We don’t mean to shock you, but according to Anthony Fauci’s new memoir On Call: A Doctor’s Journey in Public Service (Wonkette cut link!), Donald Trump says some variation of “fuck” a lot.
Joe Biden? “Fucking stupid.” The election? Trump would win it in a “fucking landslide.” The stock market not going up one thousand points in a day because Fauci was not being optimistic enough? He cost the economy “one trillion fucking dollars.” Picture a hailstorm, only the hail is just the word fuck pounding the roof of your house like it’s being fired out of the rotary cannon of an F-35.
The Daily Beast got hold of an early copy of the book, which will be released next week. And hoo boy, does it sound funny:
Fauci describes conversations with Trump during the COVID-19 pandemic in which the then-president would “announce that he loved me and then scream at me on the phone.”

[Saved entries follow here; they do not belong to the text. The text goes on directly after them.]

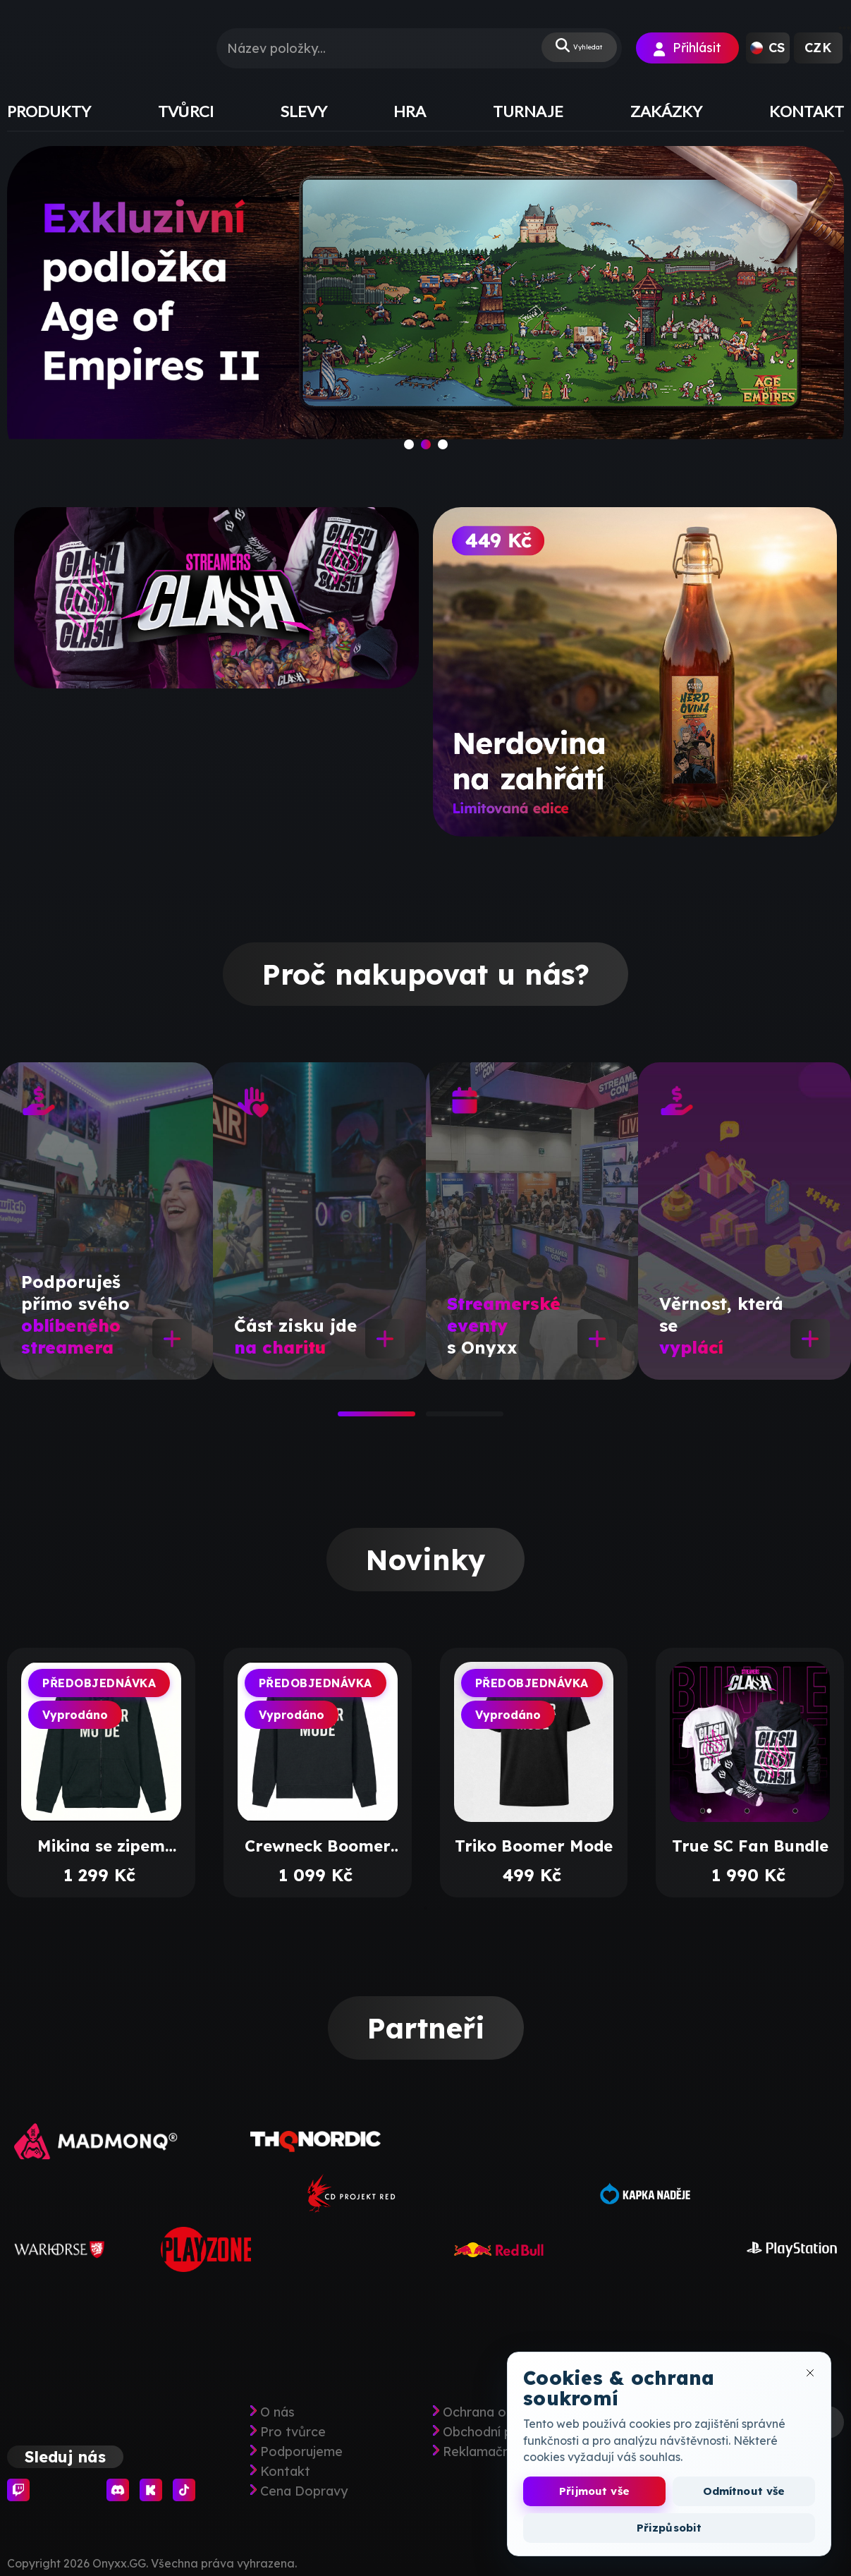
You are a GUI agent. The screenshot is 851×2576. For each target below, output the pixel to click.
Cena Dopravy (304, 2491)
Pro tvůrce (293, 2432)
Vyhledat (568, 48)
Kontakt (285, 2471)
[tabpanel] (106, 1221)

“Let’s just say, I found this to be out of the ordinary,” Fauci writes[.]
Anthony Fauci, dryly summing up how all of us felt watching the four years of the Donald Trump presidency.

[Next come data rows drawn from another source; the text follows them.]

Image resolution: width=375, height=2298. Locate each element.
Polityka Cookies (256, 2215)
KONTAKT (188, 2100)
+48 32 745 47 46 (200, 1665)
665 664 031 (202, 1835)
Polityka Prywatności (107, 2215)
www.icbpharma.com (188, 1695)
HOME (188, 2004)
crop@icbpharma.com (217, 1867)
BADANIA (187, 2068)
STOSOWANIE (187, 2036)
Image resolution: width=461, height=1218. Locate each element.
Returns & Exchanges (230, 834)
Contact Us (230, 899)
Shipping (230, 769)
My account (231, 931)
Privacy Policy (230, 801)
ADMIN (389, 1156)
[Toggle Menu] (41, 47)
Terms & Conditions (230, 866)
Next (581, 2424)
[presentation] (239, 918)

There are some other fun nuggets here, like the time that Trump screamed at Fauci because he doesn’t understand how vaccines for viruses work:
“On the evening of June 3 [2020], my cell phone rang,” Fauci writes, “and the caller—the president—started screaming at me.”
Trump was angered by Fauci telling a journalist that immunity to coronaviruses was “usually six months to a year,” meaning that when a COVID-19 vaccine was found, booster shots would likely be needed.

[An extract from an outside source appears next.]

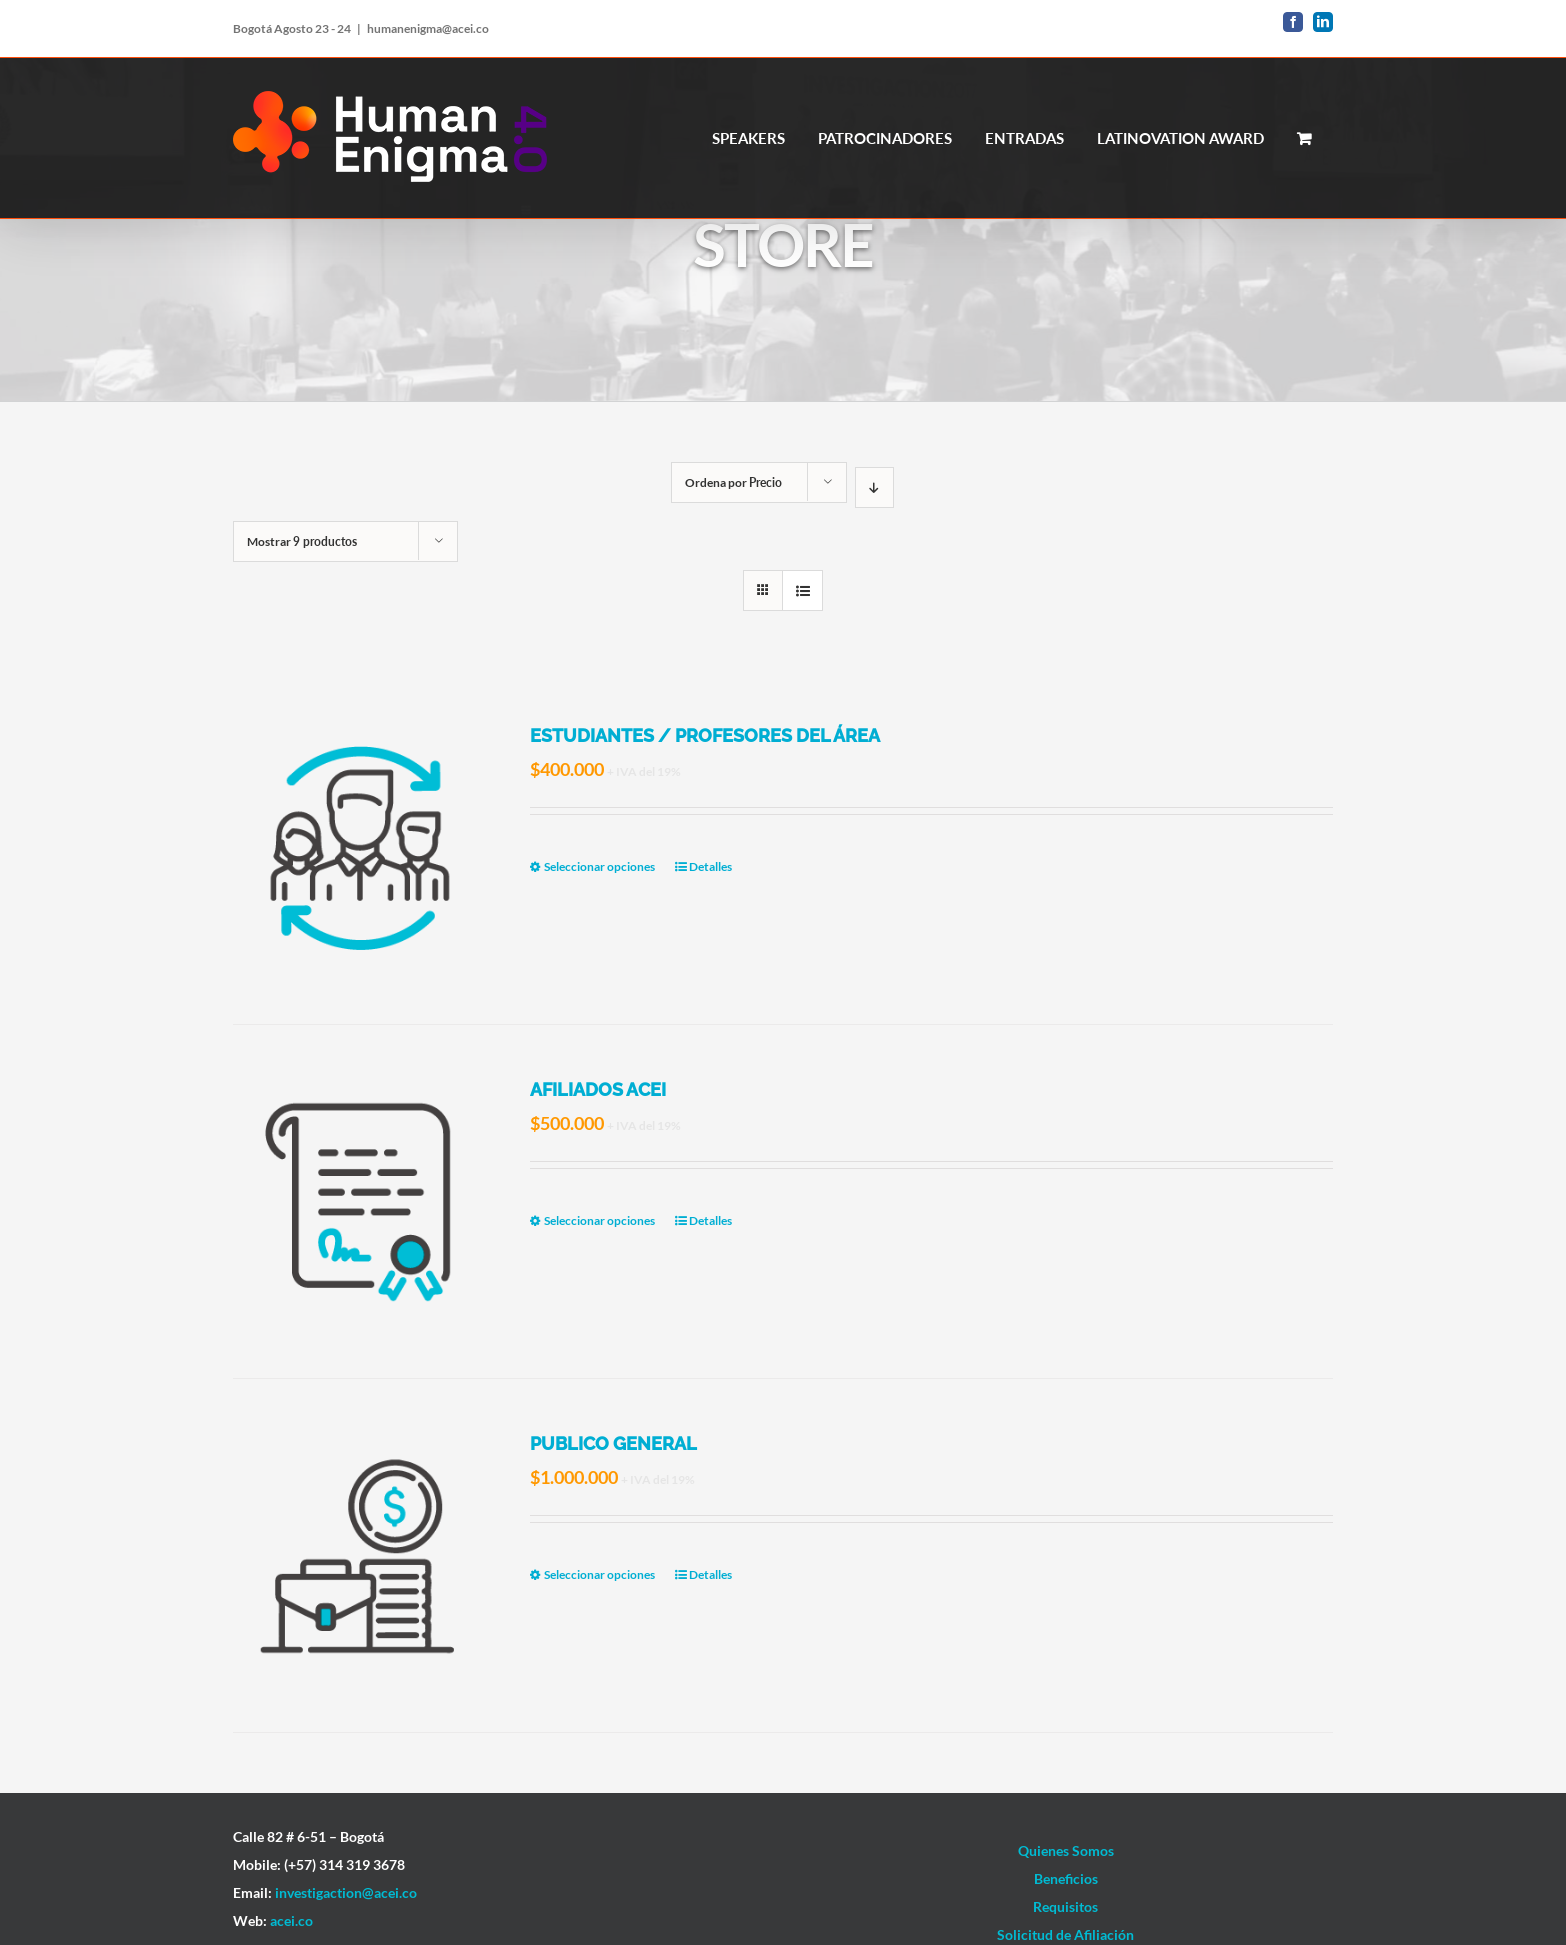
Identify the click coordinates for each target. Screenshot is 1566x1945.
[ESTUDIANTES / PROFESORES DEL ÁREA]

Viruses change and mutate. Why does Donald Trump think you get a flu shot every year? Maybe Melania tells him it’s a liquefied Big Mac.
The problem was that what Fauci said to that journalist got misreported and twisted on the Internet as Dr. Fauci says the covid vaccine only offers protection for a short period of time. Naturally, the feral possums of the Right — and we’re including multiple elected officials here — went nuts.
In that call, Trump also told Fauci he was making things worse, presumably because he wasn’t blowing smoke up the public’s ass about how long the pandemic might go on and that many people might still get sick and die. That’s when the stock market came up:
“He added that the stock market went up only six hundred points in response to the positive phase 1 vaccine news and it should have gone up a thousand points and so I cost the country ‘one trillion fucking dollars.’”
Damn. Maybe the government should garnish his pension.
Fauci says Trump apologized to him through an intermediary later on. Since Trump loathes apologizing or admitting to apologizing almost as much as he loathes leafy vegetables, we can expect a full-on diaper explosion on TruthSocial when he hears about this.
Fauci also writes about the last conversation he had with Trump, a 15-minute stream of gibberish two days before the election. The president was upset because Fauci again in speaking to a reporter had not made everything sound all hunky-dory, what with all the people still getting violently sick and then dying:
Trump was upset about Fauci telling The Washington Post that the U.S. was still “in for a whole lot of hurt.” The COVID case count was 9 million, with 230,000 dead.
“Everybody wants me to fire you,” Trump said. “But I am not going to fire you, you have too illustrious a career, but you have to be positive.”
Apparently somewhere along the way, Trump brought on Tony Robbins as an advisor.
Then, Fauci recounts a monologue Trump delivered at the end of the call that reads like the last lines of Sunset Boulevard, if you replaced Gloria Swanson with DiCaprio’s coked-out stockbroker from The Wolf of Wall Street:
“I am going to win this election by a fucking landslide. Just wait and see. I always did things my way. And I always win, no matter what all these other fucking people think. And that fucker Biden. He is so fucking stupid. I am going to kick his fucking ass in this election.”
What can you say? The man is pure Shakespeare.